EXERCISE MATERIALS =>

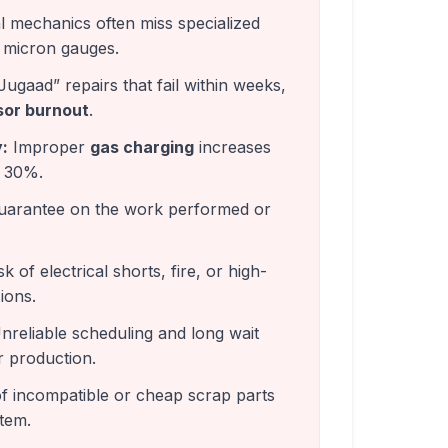
 mechanics often miss specialized
micron gauges.
Jugaad” repairs that fail within weeks,
or burnout
.
:
Improper
gas charging
increases
o 30%.
arantee on the work performed or
k of electrical shorts, fire, or high-
ions.
reliable scheduling and long wait
r production.
f incompatible or cheap scrap parts
tem.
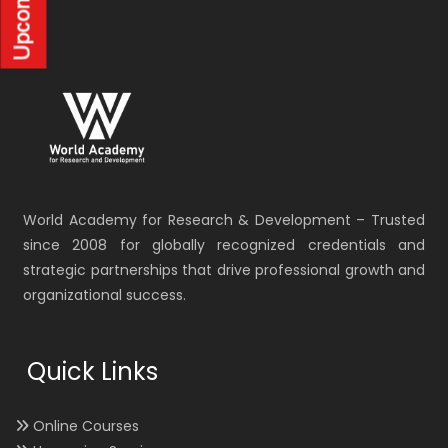
World Academy for Research & Development – Trusted
since 2008 for globally recognized credentials and
strategic partnerships that drive professional growth and
organizational success.
Quick Links
Online Courses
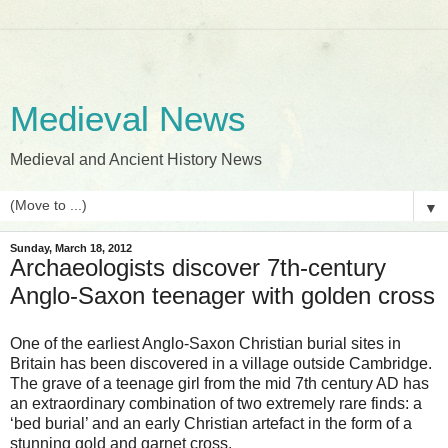
Medieval News
Medieval and Ancient History News
▼
Sunday, March 18, 2012
Archaeologists discover 7th-century
Anglo-Saxon teenager with golden cross
One of the earliest Anglo-Saxon Christian burial sites in
Britain has been discovered in a village outside Cambridge.
The grave of a teenage girl from the mid 7th century AD has
an extraordinary combination of two extremely rare finds: a
‘bed burial’ and an early Christian artefact in the form of a
stunning gold and garnet cross.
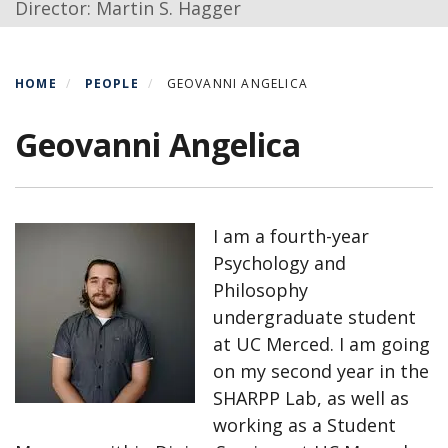
Director: Martin S. Hagger
HOME
PEOPLE
GEOVANNI ANGELICA
Geovanni Angelica
I am a fourth-year
Psychology and
Philosophy
undergraduate student
at UC Merced. I am going
on my second year in the
SHARPP Lab, as well as
working as a Student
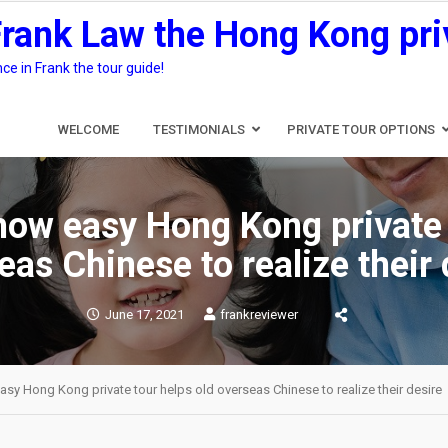
Frank Law the Hong Kong pri
e in Frank the tour guide!
WELCOME
TESTIMONIALS
PRIVATE TOUR OPTIONS
ow easy Hong Kong private 
eas Chinese to realize their 
June 17, 2021
frankreviewer
y Hong Kong private tour helps old overseas Chinese to realize their desire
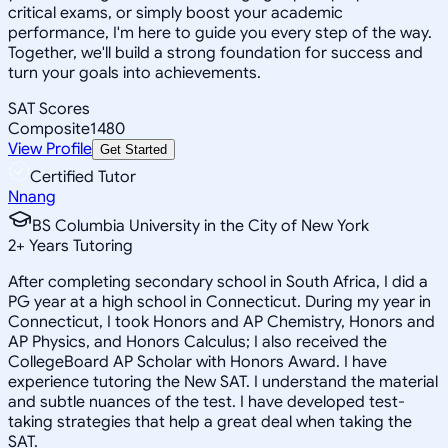
critical exams, or simply boost your academic
performance, I'm here to guide you every step of the way.
Together, we'll build a strong foundation for success and
turn your goals into achievements.
SAT Scores
Composite
1480
View Profile
Get Started
Certified Tutor
Nnang
BS Columbia University in the City of New York
2
+
Years Tutoring
After completing secondary school in South Africa, I did a
PG year at a high school in Connecticut. During my year in
Connecticut, I took Honors and AP Chemistry, Honors and
AP Physics, and Honors Calculus; I also received the
CollegeBoard AP Scholar with Honors Award. I have
experience tutoring the New SAT. I understand the material
and subtle nuances of the test. I have developed test-
taking strategies that help a great deal when taking the
SAT.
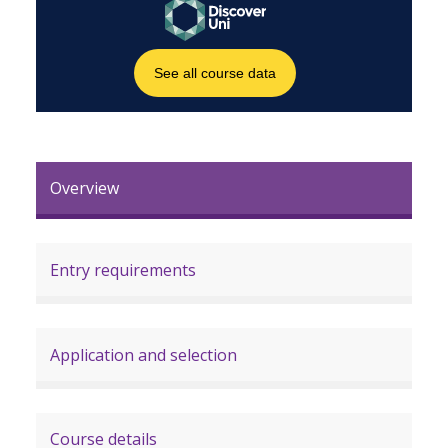
Overview
Entry requirements
Application and selection
Course details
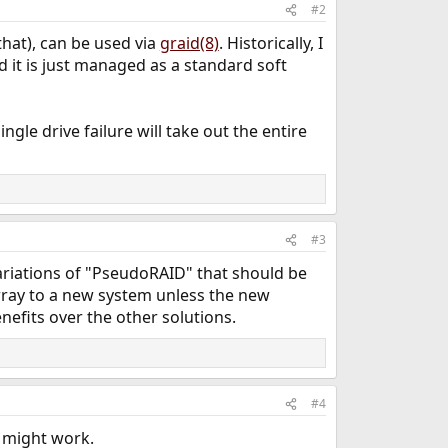
#2
 that), can be used via
graid(8)
. Historically, I
nd it is just managed as a standard soft
ingle drive failure will take out the entire
#3
 variations of "PseudoRAID" that should be
rray to a new system unless the new
fits over the other solutions.
#4
t might work.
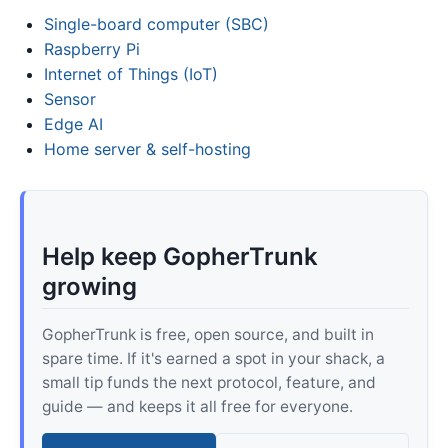
Single-board computer (SBC)
Raspberry Pi
Internet of Things (IoT)
Sensor
Edge AI
Home server & self-hosting
Help keep GopherTrunk
growing
GopherTrunk is free, open source, and built in
spare time. If it's earned a spot in your shack, a
small tip funds the next protocol, feature, and
guide — and keeps it all free for everyone.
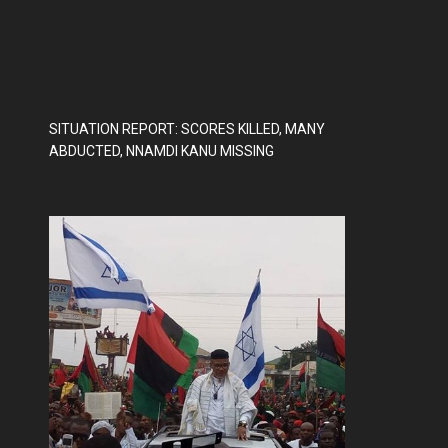
SITUATION REPORT: SCORES KILLED, MANY
ABDUCTED, NNAMDI KANU MISSING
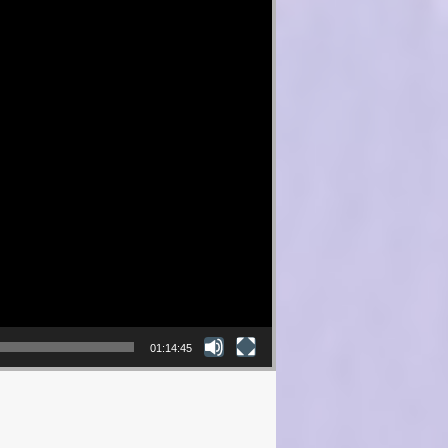
01:14:45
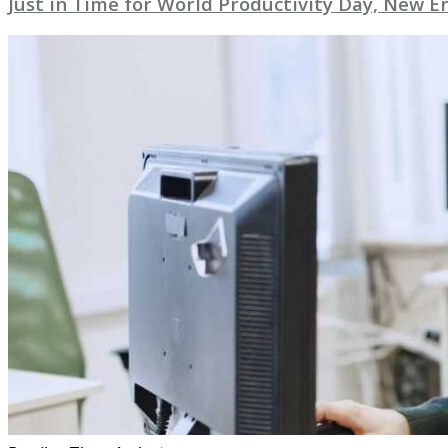
Just in Time for World Productivity Day, New E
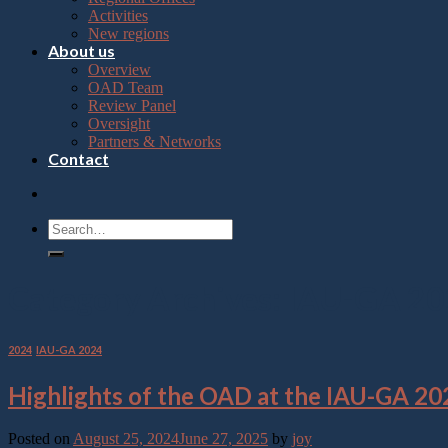
Press
Activities
Control-
New regions
F10
About us
to
Overview
open
OAD Team
an
Review Panel
accessibility
Oversight
menu.
Partners & Networks
Contact
Category Archives:
IAU-GA 20
2024
,
IAU-GA 2024
Highlights of the OAD at the IAU-GA 20
Posted on
August 25, 2024
June 27, 2025
by
joy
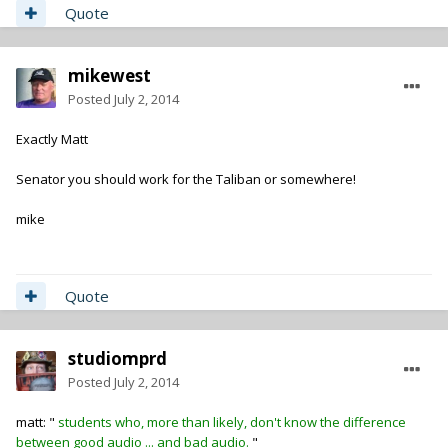
Quote
mikewest
Posted
July 2, 2014
Exactly Matt
Senator you should work for the Taliban or somewhere!
mike
Quote
studiomprd
Posted
July 2, 2014
matt: "
students who, more than likely, don't know the difference
between good audio ... and bad audio.
"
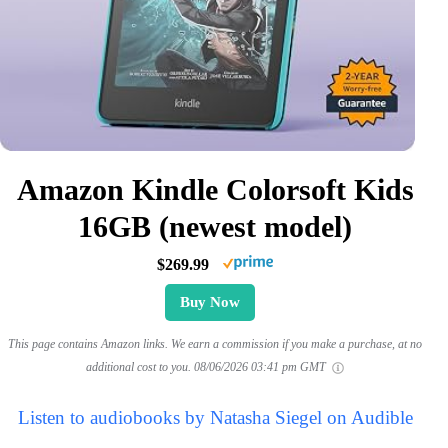
Amazon Kindle Colorsoft Kids
16GB (newest model)
$269.99
Buy Now
This page contains Amazon links. We earn a commission if you make a purchase, at no
additional cost to you.
08/06/2026 03:41 pm GMT
Listen to audiobooks by Natasha Siegel on Audible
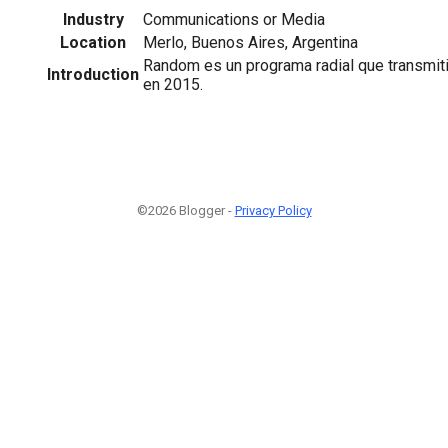
Industry
Communications or Media
Location
Merlo, Buenos Aires, Argentina
Random es un programa radial que transmit
Introduction
en 2015.
©2026 Blogger -
Privacy Policy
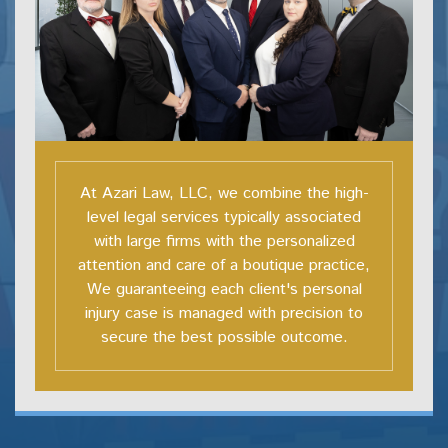
At Azari Law, LLC, we combine the high-
level legal services typically associated
with large firms with the personalized
attention and care of a boutique practice,
We guaranteeing each client's personal
injury case is managed with precision to
secure the best possible outcome.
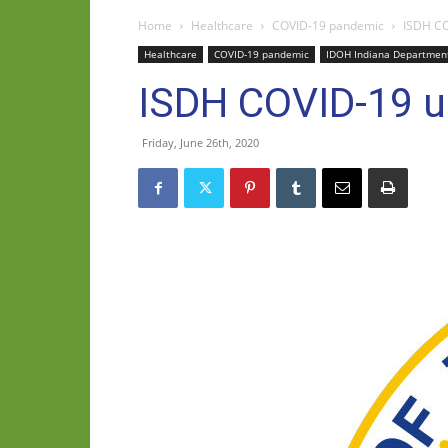
Home
Healthcare
COVID-19 pandemic
ISDH CO
Healthcare
COVID-19 pandemic
IDOH Indiana Department
ISDH COVID-19 u
Friday, June 26th, 2020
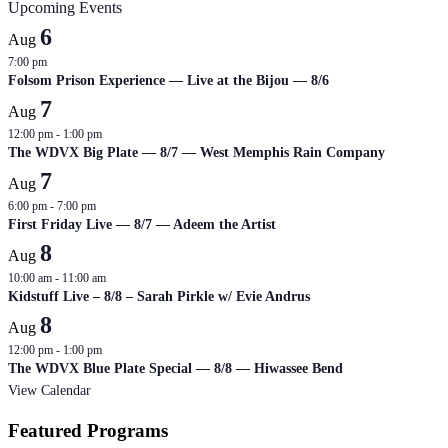
Upcoming Events
6
Aug
7:00 pm
Folsom Prison Experience — Live at the Bijou — 8/6
7
Aug
12:00 pm
-
1:00 pm
The WDVX Big Plate — 8/7 — West Memphis Rain Company
7
Aug
6:00 pm
-
7:00 pm
First Friday Live — 8/7 — Adeem the Artist
8
Aug
10:00 am
-
11:00 am
Kidstuff Live – 8/8 – Sarah Pirkle w/ Evie Andrus
8
Aug
12:00 pm
-
1:00 pm
The WDVX Blue Plate Special — 8/8 — Hiwassee Bend
View Calendar
Featured Programs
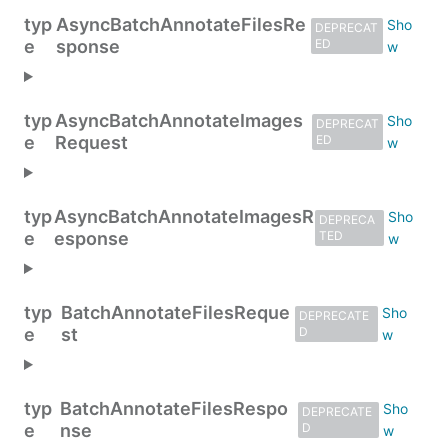
typ
AsyncBatchAnnotateFilesRe
DEPRECAT
e
sponse
ED
typ
AsyncBatchAnnotateImages
DEPRECAT
e
Request
ED
typ
AsyncBatchAnnotateImagesR
DEPRECA
e
esponse
TED
typ
BatchAnnotateFilesReque
DEPRECATE
e
st
D
typ
BatchAnnotateFilesRespo
DEPRECATE
e
nse
D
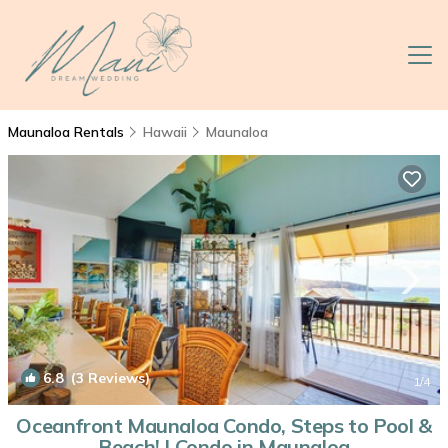
Maunaloa Rentals
Hawaii
Maunaloa
6.8
(3 Reviews)
1
/4
Oceanfront Maunaloa Condo, Steps to Pool &
Beach! | Condo in Maunaloa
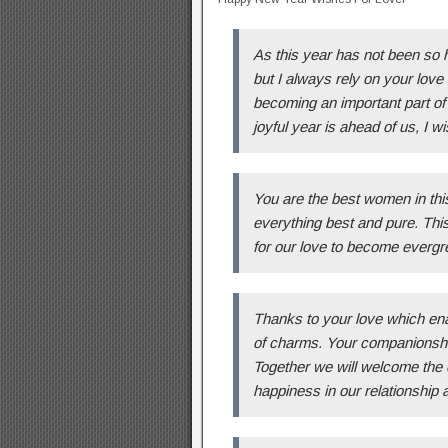
As this year has not been so 
but I always rely on your love i
becoming an important part of 
joyful year is ahead of us, I
You are the best women in this
everything best and pure. Thi
for our love to become evergre
Thanks to your love which enabl
of charms. Your companionship
Together we will welcome the 
happiness in our relationship 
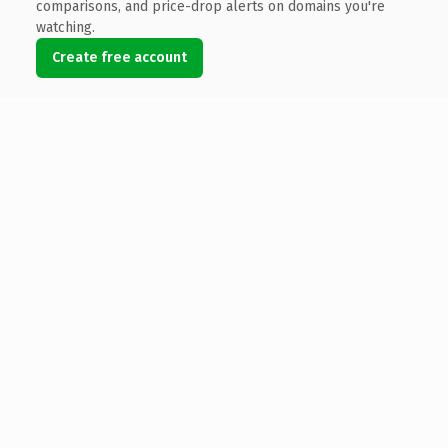
comparisons, and price-drop alerts on domains you're
watching.
Create free account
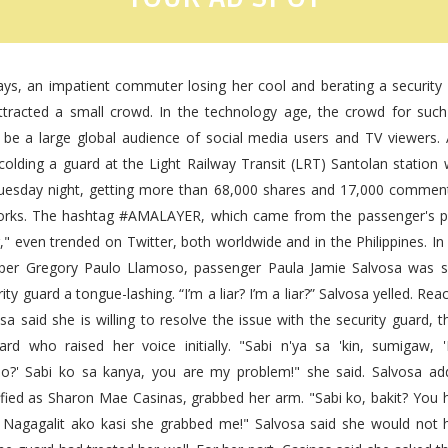
days, an impatient commuter losing her cool and berating a security
ttracted a small crowd. In the technology age, the crowd for su
n be a large global audience of social media users and TV viewers. 
olding a guard at the Light Railway Transit (LRT) Santolan station 
esday night, getting more than 68,000 shares and 17,000 comment
rks. The hashtag #AMALAYER, which came from the passenger's p
ar," even trended on Twitter, both worldwide and in the Philippines. In
er Gregory Paulo Llamoso, passenger Paula Jamie Salvosa was s
ity guard a tongue-lashing. “I’m a liar? I’m a liar?” Salvosa yelled. R
a said she is willing to resolve the issue with the security guard, 
ard who raised her voice initially. "Sabi n'ya sa 'kin, sumigaw, 
?' Sabi ko sa kanya, you are my problem!" she said. Salvosa ad
ified as Sharon Mae Casinas, grabbed her arm. "Sabi ko, bakit? You 
 Nagagalit ako kasi she grabbed me!" Salvosa said she would not 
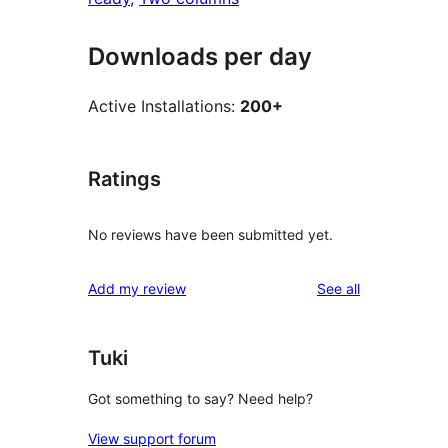
Downloads per day
Active Installations:
200+
Ratings
No reviews have been submitted yet.
reviews
Add my review
See all
Tuki
Got something to say? Need help?
View support forum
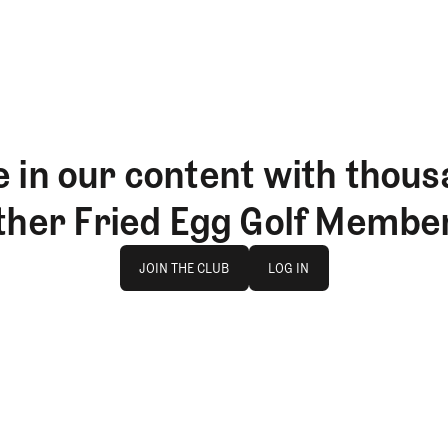
 in our content with thous
ther Fried Egg Golf Membe
Join The Club
log in
JOIN THE CLUB
LOG IN
JOIN THE CLUB
LOG IN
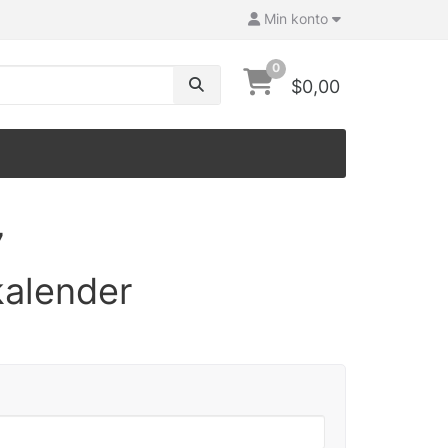
Min konto
0
$0,00
7
kalender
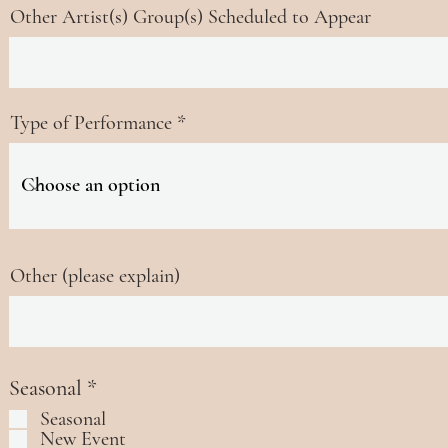
Other Artist(s) Group(s) Scheduled to Appear
Type of Performance
Other (please explain)
R
Seasonal
*
e
Seasonal
q
New Event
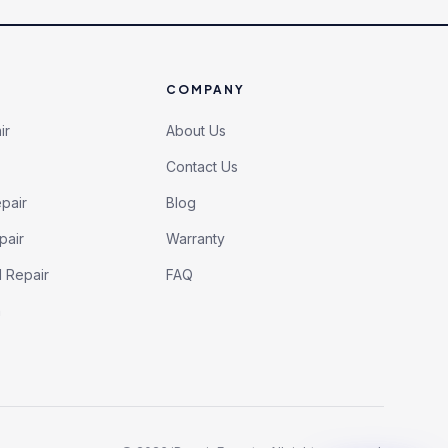
COMPANY
ir
About Us
Contact Us
pair
Blog
pair
Warranty
l Repair
FAQ
h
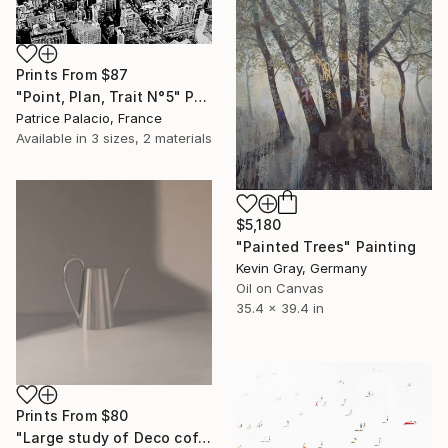
Prints From
$87
"Point, Plan, Trait N°5" Painting
Patrice Palacio, France
Available in
3 sizes, 2 materials
$5,180
"Painted Trees" Painting
Kevin Gray, Germany
Oil on Canvas
35.4 x 39.4 in
Prints From
$80
"Large study of Deco coffee pot" Painting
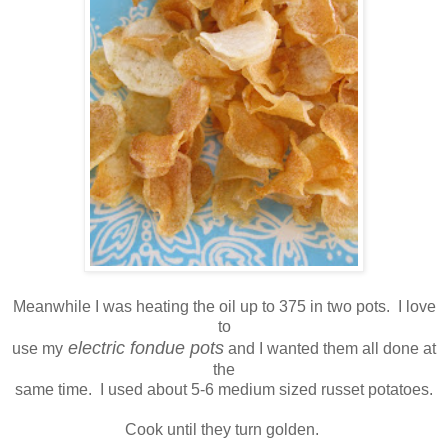
Meanwhile I was heating the oil up to 375 in two pots. I love
to
electric fondue pots
use my
and I wanted them all done at
the
same time. I used about 5-6 medium sized russet potatoes.
Cook until they turn golden.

WHAT THE TASK REQUIRES => Check the listing above for "guard". Show every line where it turns up.

RESULT =>
olding a guard at the Light Railway Transit (LRT) Santolan station 
ity guard a tongue-lashing. “I’m a liar? I’m a liar?” Salvosa yelled. R
a said she is willing to resolve the issue with the security guard, 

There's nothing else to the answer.